The officer looked helplessly around, but there was no one to help him decide. He knelt down in the wind that was whistling wildly through sheared metal and over the bodies littered all around, and placed his hand on the boy’s forehead, making the sign of the cross, trying to remember the words of the Lord’s Prayer, trying to decide whether the boy should be a priority case or not.

* * *

“I can’t move my legs, sir. I can’t feel nothin’, sir, nothin’ at all.” It was Johnson, lying on a stretcher near a starboard davit. “I can’t.”

“It’s all right, old chap,” said the gunnery officer. “You just lie there. We’ll get you off on the next chopper.” Nearby, a bosun, overhearing the conversation, turned to his mate. “Don’t see much wrong with ‘im.”

“Shock, I expect,” said his mate. “Poor bugger’s spine probably crushed, paralyzed from the waist down. That’s why he don’t feel anything.”

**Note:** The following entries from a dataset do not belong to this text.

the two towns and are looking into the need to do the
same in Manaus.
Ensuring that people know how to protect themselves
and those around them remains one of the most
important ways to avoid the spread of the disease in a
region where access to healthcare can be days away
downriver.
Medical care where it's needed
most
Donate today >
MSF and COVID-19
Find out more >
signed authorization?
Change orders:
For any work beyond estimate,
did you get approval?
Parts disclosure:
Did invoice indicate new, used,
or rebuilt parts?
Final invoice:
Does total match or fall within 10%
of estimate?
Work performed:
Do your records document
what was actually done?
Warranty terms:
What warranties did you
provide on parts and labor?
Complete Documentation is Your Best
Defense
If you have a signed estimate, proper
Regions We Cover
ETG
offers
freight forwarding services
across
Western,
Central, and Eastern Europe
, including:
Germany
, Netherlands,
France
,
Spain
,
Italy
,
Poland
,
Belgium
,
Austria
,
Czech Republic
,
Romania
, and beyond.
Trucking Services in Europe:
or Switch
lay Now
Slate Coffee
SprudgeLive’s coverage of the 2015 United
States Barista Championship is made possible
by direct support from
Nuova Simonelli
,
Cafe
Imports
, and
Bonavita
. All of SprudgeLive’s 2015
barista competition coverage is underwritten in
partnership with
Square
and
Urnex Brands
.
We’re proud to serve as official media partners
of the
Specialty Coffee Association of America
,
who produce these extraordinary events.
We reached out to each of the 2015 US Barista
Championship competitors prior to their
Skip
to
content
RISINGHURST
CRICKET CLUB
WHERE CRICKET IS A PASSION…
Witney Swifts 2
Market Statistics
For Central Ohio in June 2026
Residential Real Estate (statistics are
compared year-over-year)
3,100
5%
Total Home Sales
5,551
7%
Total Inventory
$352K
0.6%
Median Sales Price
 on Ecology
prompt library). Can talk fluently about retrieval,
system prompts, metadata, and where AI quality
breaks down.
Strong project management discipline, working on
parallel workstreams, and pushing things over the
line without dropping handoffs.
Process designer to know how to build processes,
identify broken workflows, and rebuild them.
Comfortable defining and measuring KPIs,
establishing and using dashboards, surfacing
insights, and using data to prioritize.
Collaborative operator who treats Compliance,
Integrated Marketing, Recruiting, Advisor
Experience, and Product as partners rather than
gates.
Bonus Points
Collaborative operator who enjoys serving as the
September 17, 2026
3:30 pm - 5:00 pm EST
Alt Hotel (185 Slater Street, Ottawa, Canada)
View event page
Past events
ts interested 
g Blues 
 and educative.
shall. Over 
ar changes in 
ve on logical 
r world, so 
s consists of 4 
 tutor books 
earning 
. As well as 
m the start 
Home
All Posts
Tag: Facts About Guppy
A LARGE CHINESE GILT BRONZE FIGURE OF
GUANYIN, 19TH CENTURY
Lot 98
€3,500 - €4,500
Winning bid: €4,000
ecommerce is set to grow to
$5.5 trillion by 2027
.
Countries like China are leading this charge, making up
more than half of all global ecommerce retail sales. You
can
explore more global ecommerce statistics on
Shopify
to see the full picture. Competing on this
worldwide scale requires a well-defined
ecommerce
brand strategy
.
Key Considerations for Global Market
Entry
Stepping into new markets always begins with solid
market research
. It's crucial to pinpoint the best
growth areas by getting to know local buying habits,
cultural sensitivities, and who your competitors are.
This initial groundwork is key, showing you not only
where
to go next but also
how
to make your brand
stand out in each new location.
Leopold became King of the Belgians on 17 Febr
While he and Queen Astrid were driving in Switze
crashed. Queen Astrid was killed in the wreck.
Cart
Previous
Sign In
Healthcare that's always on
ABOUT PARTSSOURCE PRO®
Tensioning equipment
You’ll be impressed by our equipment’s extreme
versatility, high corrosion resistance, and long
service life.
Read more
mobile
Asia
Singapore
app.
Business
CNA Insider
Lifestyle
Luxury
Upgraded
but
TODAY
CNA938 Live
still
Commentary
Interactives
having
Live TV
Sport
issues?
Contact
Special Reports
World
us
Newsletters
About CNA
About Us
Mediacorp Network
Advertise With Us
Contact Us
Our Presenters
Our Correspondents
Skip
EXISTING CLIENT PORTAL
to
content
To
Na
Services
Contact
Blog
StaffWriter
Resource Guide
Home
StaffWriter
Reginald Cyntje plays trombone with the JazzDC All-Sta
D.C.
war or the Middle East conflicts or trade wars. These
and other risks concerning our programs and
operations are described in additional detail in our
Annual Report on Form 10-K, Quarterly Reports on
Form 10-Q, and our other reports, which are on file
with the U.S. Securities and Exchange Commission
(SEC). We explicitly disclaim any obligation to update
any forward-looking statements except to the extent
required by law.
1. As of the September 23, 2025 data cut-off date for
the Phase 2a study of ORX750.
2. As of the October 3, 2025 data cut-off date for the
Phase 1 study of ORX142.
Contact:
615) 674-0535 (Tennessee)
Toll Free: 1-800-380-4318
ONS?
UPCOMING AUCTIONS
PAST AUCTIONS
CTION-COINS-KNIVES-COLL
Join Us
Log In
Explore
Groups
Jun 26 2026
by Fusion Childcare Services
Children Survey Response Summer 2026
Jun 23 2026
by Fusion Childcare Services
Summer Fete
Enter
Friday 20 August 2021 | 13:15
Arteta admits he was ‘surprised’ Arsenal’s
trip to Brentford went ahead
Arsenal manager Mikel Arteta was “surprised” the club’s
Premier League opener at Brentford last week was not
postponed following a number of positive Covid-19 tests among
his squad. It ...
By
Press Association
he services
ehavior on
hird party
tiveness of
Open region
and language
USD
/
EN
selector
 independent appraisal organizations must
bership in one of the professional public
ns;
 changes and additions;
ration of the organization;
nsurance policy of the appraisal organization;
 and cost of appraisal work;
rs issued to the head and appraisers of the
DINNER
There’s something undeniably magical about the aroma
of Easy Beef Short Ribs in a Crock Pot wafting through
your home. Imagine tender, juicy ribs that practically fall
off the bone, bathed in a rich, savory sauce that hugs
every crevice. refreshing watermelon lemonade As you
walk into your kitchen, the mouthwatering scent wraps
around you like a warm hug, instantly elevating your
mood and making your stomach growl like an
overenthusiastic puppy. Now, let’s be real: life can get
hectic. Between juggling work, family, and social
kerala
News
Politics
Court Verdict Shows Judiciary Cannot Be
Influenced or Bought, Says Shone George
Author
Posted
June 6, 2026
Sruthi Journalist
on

“Thought I saw him walking out on deck,” said the bosun. A wave smacked the starboard side of the Peregrine, a black wave suddenly incandescent, angelic in the cone of the chopper’s belly light, water streaming frothily through the scuppers, the ship rolling very slowly now, the water sloshing back and forth, gurgling through buckled decking. “Least I thought it was him,” said the bosun, still looking at Johnson.

“Nah,” said his mate. “Must have been another bloke. Christ, I ‘ope they send more helos. I don’t fancy this lot.”

Next to him the bosun was zipping up the body bag in which they’d laid the cook.